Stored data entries

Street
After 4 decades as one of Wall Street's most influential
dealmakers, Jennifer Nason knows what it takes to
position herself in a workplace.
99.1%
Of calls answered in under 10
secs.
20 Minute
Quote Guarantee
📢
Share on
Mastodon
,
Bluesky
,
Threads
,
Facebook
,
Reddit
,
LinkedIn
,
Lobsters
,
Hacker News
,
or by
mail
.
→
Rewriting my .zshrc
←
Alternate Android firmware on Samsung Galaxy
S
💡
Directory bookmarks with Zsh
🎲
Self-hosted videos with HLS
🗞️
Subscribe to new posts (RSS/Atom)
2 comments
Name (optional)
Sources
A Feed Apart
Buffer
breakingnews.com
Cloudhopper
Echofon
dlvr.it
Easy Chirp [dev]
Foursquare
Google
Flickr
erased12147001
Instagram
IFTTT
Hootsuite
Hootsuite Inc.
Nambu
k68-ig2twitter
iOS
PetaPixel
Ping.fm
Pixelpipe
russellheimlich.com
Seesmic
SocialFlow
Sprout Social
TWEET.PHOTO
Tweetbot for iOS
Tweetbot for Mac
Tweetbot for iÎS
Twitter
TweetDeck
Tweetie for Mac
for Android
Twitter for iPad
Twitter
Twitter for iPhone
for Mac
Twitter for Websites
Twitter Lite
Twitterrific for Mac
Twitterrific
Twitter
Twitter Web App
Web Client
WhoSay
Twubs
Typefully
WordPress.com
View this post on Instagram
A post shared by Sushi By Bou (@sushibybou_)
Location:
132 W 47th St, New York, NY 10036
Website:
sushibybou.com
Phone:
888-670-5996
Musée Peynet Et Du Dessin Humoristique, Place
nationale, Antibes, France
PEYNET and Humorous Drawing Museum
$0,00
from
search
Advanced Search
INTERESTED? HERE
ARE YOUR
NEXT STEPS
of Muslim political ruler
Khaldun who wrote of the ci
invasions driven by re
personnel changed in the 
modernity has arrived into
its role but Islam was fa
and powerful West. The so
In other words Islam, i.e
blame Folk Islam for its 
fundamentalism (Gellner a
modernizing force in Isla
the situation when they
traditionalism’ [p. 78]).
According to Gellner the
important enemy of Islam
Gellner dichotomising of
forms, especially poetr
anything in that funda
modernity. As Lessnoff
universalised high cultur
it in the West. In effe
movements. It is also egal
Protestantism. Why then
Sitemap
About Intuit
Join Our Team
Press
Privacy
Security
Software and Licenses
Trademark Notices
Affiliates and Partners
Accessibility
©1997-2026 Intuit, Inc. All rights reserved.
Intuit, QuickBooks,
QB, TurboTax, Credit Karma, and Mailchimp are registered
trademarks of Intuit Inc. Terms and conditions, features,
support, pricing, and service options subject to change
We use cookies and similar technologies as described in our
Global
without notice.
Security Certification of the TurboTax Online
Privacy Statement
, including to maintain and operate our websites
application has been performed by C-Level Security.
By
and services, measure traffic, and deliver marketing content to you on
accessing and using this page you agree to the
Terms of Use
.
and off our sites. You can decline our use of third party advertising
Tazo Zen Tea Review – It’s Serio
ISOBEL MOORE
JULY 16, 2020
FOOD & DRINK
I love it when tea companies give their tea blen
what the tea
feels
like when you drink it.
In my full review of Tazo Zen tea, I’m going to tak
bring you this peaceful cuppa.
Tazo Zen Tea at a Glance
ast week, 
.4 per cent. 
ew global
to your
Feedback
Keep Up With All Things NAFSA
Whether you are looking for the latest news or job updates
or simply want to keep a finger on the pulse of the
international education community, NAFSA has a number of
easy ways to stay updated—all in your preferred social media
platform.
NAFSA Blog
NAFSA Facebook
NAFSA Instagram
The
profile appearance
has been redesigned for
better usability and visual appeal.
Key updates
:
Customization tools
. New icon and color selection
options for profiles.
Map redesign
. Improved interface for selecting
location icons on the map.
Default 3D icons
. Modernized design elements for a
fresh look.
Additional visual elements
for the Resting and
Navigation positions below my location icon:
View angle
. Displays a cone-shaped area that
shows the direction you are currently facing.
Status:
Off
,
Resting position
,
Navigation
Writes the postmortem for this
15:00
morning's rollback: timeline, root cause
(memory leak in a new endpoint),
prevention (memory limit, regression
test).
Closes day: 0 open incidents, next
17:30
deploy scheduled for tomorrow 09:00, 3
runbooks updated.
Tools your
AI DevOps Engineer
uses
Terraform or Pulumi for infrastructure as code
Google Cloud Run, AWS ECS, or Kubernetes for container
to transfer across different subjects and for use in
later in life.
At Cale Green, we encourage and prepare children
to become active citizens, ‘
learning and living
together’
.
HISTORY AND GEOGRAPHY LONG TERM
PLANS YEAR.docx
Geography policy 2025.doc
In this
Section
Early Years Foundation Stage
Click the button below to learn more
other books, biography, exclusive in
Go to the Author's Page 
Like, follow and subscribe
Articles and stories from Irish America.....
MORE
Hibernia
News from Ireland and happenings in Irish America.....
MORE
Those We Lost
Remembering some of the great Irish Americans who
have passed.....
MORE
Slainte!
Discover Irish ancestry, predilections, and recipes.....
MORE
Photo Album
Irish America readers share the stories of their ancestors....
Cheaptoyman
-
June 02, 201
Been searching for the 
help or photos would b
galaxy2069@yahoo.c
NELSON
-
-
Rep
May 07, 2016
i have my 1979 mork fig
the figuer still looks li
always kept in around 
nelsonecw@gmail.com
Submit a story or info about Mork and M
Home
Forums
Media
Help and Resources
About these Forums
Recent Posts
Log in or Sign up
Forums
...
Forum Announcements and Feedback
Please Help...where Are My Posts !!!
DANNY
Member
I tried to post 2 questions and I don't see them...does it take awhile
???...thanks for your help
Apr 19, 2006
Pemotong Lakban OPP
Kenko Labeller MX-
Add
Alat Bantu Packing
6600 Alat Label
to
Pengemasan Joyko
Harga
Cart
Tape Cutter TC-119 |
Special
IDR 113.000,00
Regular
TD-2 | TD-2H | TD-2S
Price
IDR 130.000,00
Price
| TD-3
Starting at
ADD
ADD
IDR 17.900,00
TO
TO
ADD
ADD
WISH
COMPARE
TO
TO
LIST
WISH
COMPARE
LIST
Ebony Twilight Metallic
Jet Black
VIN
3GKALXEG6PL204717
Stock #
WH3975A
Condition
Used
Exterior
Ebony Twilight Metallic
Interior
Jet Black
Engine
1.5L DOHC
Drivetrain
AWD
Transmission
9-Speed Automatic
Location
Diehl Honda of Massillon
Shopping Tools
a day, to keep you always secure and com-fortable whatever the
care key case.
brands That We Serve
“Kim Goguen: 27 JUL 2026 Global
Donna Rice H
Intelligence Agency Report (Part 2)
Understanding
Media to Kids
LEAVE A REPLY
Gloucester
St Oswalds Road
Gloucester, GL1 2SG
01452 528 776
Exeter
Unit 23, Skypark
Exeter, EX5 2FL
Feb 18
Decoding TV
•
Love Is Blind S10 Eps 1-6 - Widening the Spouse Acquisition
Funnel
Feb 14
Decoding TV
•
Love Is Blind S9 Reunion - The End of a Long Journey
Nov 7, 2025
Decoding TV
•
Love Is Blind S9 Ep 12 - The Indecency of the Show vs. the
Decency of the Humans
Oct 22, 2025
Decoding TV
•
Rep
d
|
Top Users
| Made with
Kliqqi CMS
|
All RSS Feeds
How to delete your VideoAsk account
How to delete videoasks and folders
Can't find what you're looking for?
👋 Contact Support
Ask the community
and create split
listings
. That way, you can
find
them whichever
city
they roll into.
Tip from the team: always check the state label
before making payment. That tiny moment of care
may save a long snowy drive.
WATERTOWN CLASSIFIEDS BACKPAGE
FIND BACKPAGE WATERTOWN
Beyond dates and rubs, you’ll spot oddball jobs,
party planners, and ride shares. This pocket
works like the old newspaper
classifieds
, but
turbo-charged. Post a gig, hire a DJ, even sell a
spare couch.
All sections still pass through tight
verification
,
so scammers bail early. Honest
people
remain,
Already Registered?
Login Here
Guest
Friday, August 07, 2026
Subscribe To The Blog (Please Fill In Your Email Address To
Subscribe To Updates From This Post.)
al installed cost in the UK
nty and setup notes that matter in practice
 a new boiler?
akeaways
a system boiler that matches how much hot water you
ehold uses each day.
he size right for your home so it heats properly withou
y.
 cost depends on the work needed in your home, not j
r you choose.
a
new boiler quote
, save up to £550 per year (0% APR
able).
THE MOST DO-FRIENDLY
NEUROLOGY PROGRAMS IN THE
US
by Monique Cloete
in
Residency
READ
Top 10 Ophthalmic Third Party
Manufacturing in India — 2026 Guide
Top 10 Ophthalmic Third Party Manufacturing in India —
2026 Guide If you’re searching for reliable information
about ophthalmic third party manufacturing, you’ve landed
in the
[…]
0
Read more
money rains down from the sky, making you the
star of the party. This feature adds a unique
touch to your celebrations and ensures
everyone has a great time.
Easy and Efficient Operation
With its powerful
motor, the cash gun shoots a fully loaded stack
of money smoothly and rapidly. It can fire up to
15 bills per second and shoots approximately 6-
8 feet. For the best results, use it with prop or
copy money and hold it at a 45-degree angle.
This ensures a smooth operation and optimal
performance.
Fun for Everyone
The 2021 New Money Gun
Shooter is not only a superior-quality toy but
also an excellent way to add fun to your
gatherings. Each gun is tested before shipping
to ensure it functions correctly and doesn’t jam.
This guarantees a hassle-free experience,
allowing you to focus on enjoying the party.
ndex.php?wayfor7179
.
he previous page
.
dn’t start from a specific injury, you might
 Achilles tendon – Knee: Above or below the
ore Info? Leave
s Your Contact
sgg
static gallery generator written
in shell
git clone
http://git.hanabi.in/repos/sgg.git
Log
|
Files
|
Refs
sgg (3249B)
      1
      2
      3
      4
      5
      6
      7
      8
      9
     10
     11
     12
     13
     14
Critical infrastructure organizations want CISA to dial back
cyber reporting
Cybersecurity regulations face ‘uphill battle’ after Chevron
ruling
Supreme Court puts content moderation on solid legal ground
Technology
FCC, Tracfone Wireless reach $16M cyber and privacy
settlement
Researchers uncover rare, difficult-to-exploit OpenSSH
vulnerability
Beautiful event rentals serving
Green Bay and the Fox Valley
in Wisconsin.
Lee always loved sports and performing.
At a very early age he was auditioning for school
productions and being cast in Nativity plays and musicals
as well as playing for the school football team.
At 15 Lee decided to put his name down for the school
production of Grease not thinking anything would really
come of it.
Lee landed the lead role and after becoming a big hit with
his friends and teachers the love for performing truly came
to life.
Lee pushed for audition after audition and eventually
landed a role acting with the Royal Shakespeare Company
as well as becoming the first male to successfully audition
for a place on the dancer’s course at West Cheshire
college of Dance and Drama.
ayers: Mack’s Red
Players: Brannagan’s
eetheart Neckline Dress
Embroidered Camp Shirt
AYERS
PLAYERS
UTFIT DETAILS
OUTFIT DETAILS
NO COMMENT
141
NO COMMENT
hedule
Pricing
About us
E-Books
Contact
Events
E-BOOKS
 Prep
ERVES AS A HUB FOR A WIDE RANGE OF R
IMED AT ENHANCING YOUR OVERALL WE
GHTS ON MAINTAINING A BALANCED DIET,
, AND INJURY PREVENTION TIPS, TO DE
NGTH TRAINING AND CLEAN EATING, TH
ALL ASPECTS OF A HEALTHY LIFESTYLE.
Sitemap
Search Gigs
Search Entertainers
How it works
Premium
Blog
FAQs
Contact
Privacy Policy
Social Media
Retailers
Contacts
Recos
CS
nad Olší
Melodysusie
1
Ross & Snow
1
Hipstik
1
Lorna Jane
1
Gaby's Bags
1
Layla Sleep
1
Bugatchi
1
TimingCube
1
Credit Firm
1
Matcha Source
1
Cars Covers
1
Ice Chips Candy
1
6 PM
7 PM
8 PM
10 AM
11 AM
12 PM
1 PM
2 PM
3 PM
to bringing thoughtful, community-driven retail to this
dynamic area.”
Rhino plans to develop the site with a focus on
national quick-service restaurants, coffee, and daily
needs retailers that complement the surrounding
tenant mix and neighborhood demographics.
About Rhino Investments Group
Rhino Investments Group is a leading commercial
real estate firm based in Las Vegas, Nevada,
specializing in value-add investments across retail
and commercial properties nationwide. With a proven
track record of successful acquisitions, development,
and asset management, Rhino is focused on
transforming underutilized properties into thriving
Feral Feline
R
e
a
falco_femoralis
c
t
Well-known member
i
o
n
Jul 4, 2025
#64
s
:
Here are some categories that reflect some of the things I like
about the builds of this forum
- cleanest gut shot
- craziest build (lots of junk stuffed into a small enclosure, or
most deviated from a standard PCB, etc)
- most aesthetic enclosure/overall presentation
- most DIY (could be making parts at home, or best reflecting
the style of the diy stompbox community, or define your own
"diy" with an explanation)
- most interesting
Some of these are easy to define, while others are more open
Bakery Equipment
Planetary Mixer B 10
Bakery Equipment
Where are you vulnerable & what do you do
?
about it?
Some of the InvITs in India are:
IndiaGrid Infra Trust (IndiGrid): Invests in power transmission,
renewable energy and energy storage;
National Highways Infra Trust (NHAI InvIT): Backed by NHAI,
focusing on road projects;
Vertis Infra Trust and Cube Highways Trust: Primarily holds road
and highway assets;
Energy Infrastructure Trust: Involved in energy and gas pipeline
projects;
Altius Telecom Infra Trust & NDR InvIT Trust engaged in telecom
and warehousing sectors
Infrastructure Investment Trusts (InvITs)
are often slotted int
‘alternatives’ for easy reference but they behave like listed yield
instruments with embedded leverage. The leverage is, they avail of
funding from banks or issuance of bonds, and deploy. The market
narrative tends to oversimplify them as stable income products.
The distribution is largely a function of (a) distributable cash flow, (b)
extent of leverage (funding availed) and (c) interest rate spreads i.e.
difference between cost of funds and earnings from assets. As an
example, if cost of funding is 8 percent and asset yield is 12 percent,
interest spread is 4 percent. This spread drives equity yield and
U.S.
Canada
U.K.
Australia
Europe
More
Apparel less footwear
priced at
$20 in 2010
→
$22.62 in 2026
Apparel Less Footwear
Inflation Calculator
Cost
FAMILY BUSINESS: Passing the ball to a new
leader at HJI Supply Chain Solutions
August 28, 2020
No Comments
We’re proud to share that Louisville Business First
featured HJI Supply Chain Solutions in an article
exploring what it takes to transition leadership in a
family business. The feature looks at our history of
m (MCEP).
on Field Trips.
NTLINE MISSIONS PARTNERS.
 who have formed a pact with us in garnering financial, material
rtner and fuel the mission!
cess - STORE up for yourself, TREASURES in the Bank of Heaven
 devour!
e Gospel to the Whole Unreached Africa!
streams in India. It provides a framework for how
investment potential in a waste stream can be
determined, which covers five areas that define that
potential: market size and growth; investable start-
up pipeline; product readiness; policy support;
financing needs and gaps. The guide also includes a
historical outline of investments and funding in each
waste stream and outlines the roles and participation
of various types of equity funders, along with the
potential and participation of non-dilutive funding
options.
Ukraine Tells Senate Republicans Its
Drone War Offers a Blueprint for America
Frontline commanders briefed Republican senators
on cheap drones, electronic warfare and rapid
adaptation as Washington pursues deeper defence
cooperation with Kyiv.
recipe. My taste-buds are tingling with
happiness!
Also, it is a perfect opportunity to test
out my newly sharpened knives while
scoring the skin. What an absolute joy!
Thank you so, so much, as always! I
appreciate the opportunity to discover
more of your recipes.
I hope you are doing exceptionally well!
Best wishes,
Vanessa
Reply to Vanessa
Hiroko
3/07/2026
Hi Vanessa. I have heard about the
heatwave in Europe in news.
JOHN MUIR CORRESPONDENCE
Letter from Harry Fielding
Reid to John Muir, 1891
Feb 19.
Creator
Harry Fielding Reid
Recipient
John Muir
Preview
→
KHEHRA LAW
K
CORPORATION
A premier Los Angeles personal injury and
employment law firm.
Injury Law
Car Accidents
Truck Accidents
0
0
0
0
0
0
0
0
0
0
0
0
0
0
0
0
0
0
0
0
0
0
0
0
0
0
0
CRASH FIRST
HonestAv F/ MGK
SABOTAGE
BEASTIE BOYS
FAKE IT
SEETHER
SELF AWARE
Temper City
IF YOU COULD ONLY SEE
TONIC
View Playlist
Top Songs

- _Task details_:
Transcribe the records above from the line holding "Energy Infrastructure Trust: Involved" down to the line holding "NTLINE MISSIONS PARTNERS.", inclusive, without adding anything.

- _Result_:
Energy Infrastructure Trust: Involved in energy and gas pipeline
projects;
Altius Telecom Infra Trust & NDR InvIT Trust engaged in telecom
and warehousing sectors
Infrastructure Investment Trusts (InvITs)
are often slotted int
‘alternatives’ for easy reference but they behave like listed yield
instruments with embedded leverage. The leverage is, they avail of
funding from banks or issuance of bonds, and deploy. The market
narrative tends to oversimplify them as stable income products.
The distribution is largely a function of (a) distributable cash flow, (b)
extent of leverage (funding availed) and (c) interest rate spreads i.e.
difference between cost of funds and earnings from assets. As an
example, if cost of funding is 8 percent and asset yield is 12 percent,
interest spread is 4 percent. This spread drives equity yield and
U.S.
Canada
U.K.
Australia
Europe
More
Apparel less footwear
priced at
$20 in 2010
→
$22.62 in 2026
Apparel Less Footwear
Inflation Calculator
Cost
FAMILY BUSINESS: Passing the ball to a new
leader at HJI Supply Chain Solutions
August 28, 2020
No Comments
We’re proud to share that Louisville Business First
featured HJI Supply Chain Solutions in an article
exploring what it takes to transition leadership in a
family business. The feature looks at our history of
m (MCEP).
on Field Trips.
NTLINE MISSIONS PARTNERS.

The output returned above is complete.